NASA officials on Monday said that they are planning to spend about $1.6 billion for the next two years to strengthen the industry efforts to develop space taxis.

The U.S. space agency will be looking for complete systems to ferry astronauts to the International Space Station by the middle of the decade — launchers, spaceships, mission operations and ground support, a draft solicitation released Monday shows.

This is a significant step forward in America's amazing story of space exploration, said NASA administrator Charles Bolden. It's further evidence we are committed to fully implementing our plan — as laid out in the Authorization Act — to outsource our space station transportation so NASA can focus its energy and resources on deep space exploration.

The $1.61 billion Integrated Design Contract (IDC) will run from July 2012 through April 2014, according to the draft released Monday.

This IDC effort will bring us through the critical design phase to fully incorporate our human spaceflight safety requirements and NASA's International Space Station mission needs, said NASA Commercial Crew Program Manager Ed Mango. We look forward to strong U.S. industry response.

Bolden also announced Monday at a speech to the Air Force Association's 2011 Air and Space Conference that NASA will fund optional milestones pre-negotiated as part of some of the original CCDev2 Space Act Agreements (SAA) to help accelerate development.

President Barack Obama has allotted $850 million for the Commercial Crew, whereas the Senate Appropriations Committee offered $500 million last week.

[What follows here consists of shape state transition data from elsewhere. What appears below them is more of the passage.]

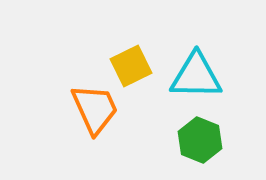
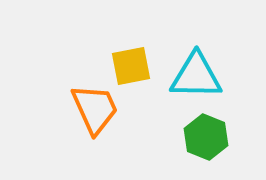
yellow square: rotated 15 degrees clockwise
green hexagon: moved 6 px right, 3 px up
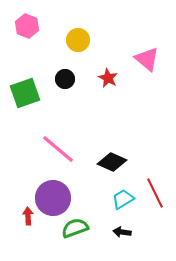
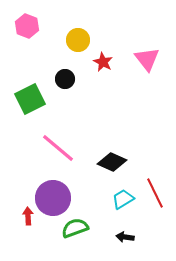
pink triangle: rotated 12 degrees clockwise
red star: moved 5 px left, 16 px up
green square: moved 5 px right, 6 px down; rotated 8 degrees counterclockwise
pink line: moved 1 px up
black arrow: moved 3 px right, 5 px down
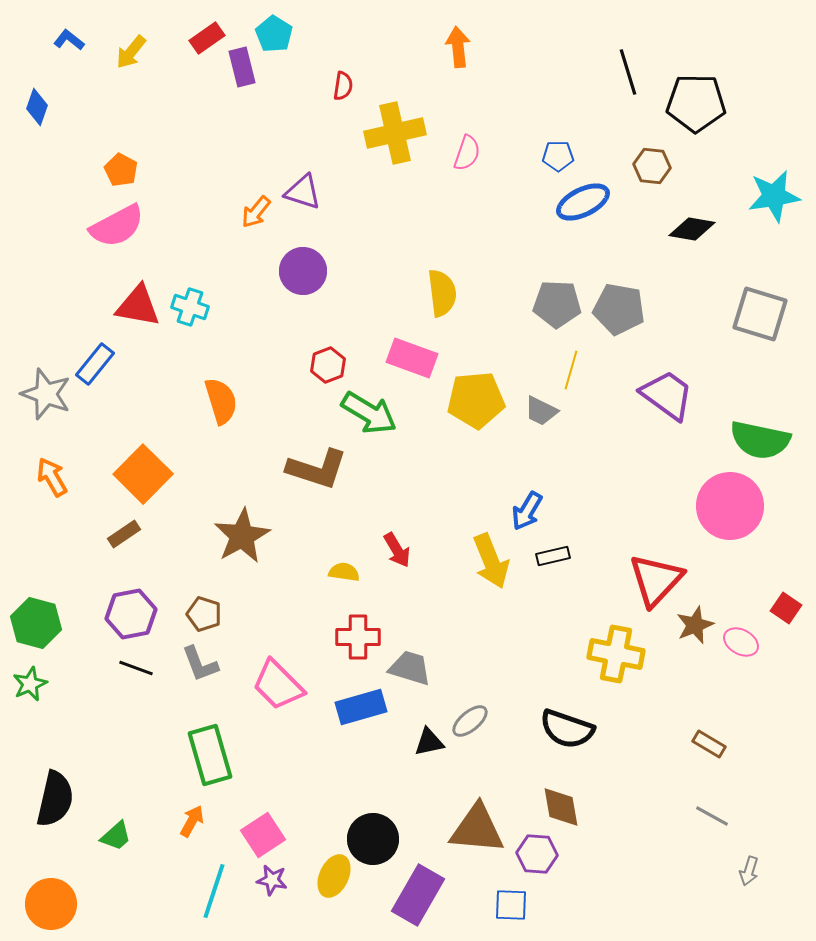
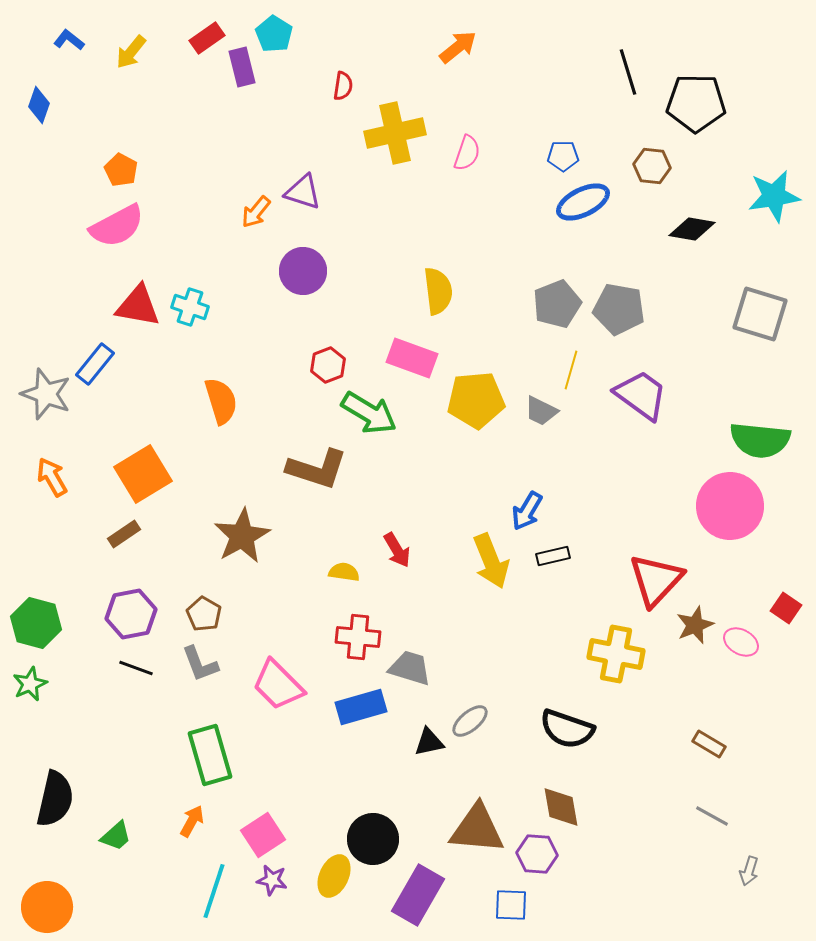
orange arrow at (458, 47): rotated 57 degrees clockwise
blue diamond at (37, 107): moved 2 px right, 2 px up
blue pentagon at (558, 156): moved 5 px right
yellow semicircle at (442, 293): moved 4 px left, 2 px up
gray pentagon at (557, 304): rotated 24 degrees counterclockwise
purple trapezoid at (667, 395): moved 26 px left
green semicircle at (760, 440): rotated 6 degrees counterclockwise
orange square at (143, 474): rotated 14 degrees clockwise
brown pentagon at (204, 614): rotated 12 degrees clockwise
red cross at (358, 637): rotated 6 degrees clockwise
orange circle at (51, 904): moved 4 px left, 3 px down
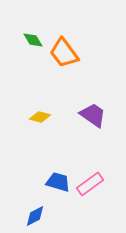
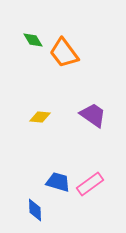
yellow diamond: rotated 10 degrees counterclockwise
blue diamond: moved 6 px up; rotated 65 degrees counterclockwise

Since the U.S. shuttle program retired last month, the Russian space agency has become the only way for transporting supplies to the space for American astronauts.

NASA is paying the Russian space agency, Roscosmos, around $1 billion to fly Americans on these rockets for the next four years.

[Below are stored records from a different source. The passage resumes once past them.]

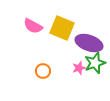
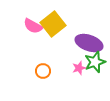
yellow square: moved 9 px left, 4 px up; rotated 30 degrees clockwise
green star: moved 1 px up
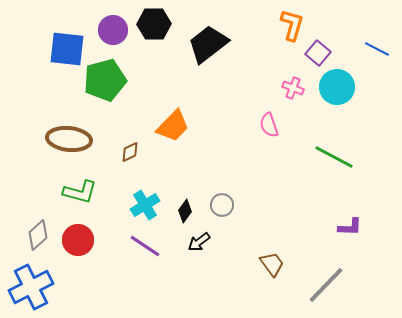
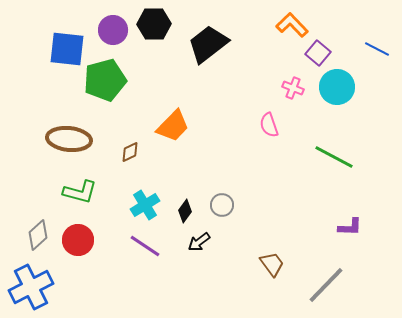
orange L-shape: rotated 60 degrees counterclockwise
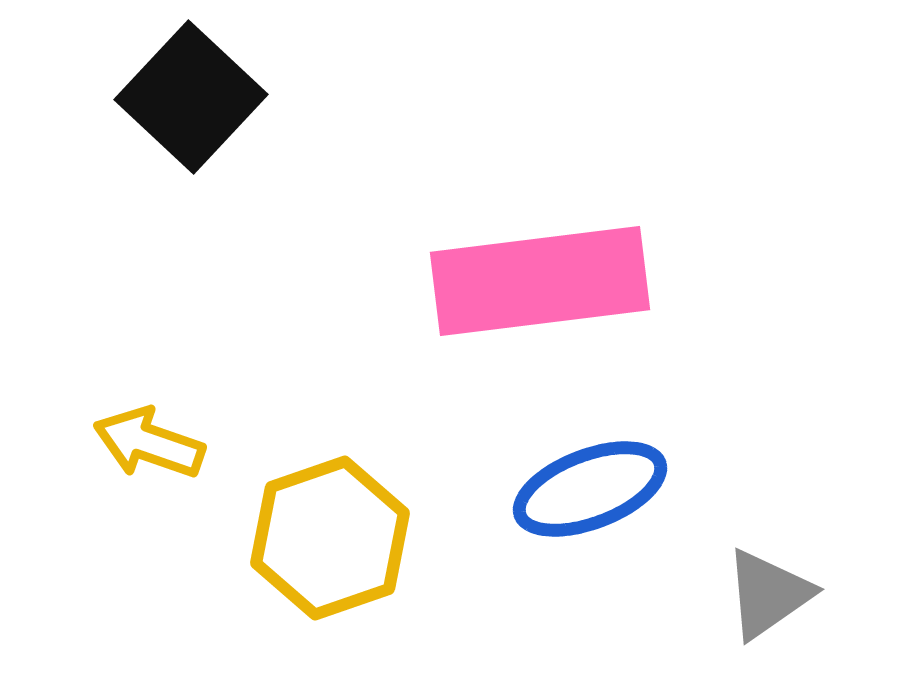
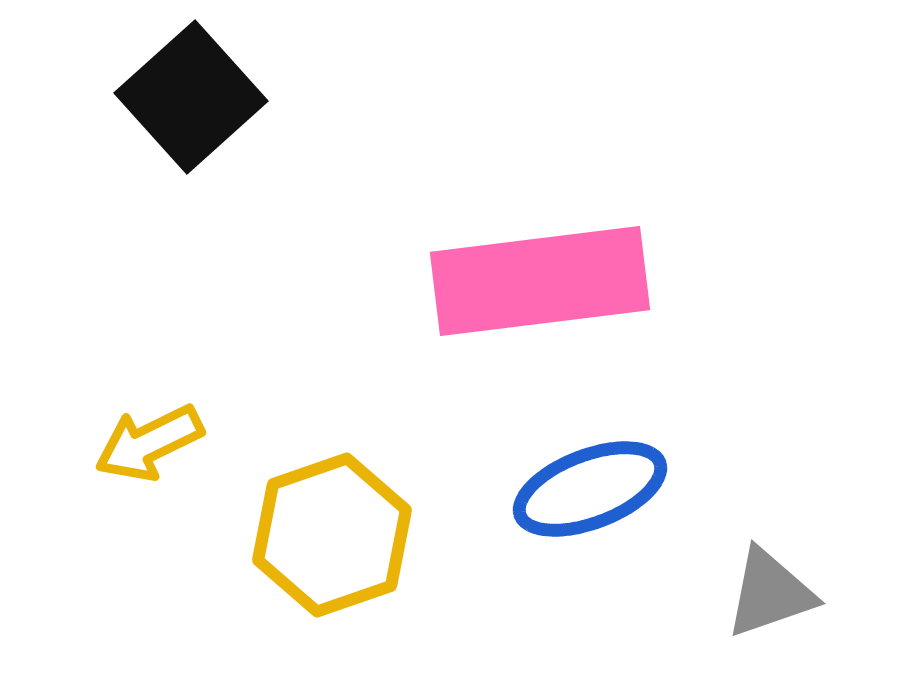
black square: rotated 5 degrees clockwise
yellow arrow: rotated 45 degrees counterclockwise
yellow hexagon: moved 2 px right, 3 px up
gray triangle: moved 2 px right, 1 px up; rotated 16 degrees clockwise
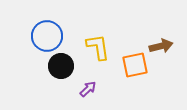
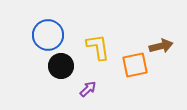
blue circle: moved 1 px right, 1 px up
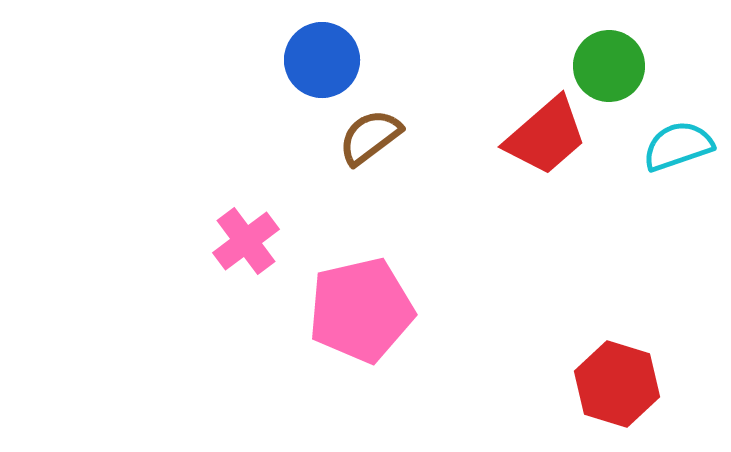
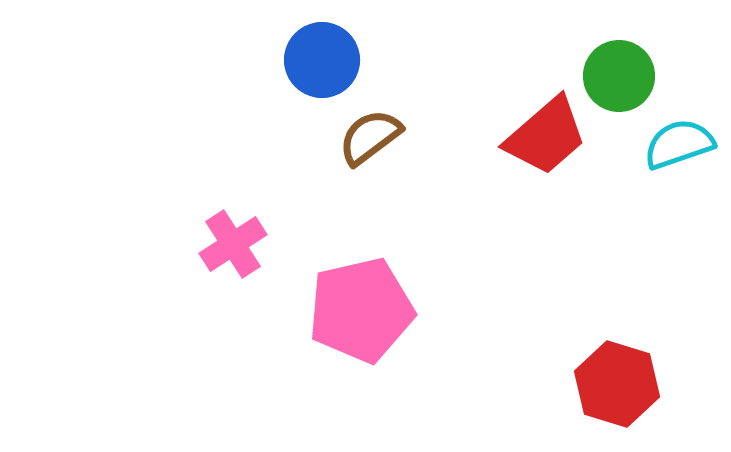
green circle: moved 10 px right, 10 px down
cyan semicircle: moved 1 px right, 2 px up
pink cross: moved 13 px left, 3 px down; rotated 4 degrees clockwise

An unmanned Russian spacecraft carrying three tons of food, fuel and water for the International Space Station crashed about five minutes after it was launched on Aug. 24, NASA officials said.

The next Progress cargo ship will fly to the ISS after late September or early October, said Gennady Raikunov, head of Russia's Central Scientific Research Institute of Machine Manufacturing.

Right now, we have a single-string failure for a $100 billion national lab,'' Nasa's commercial spaceflight development director, Phil McAlister, said at an industry briefing in Florida, referring to the reliance on one option to transport crew to the space station.

Every year we do not have a commercial crew capability, the station is at risk,'' he said.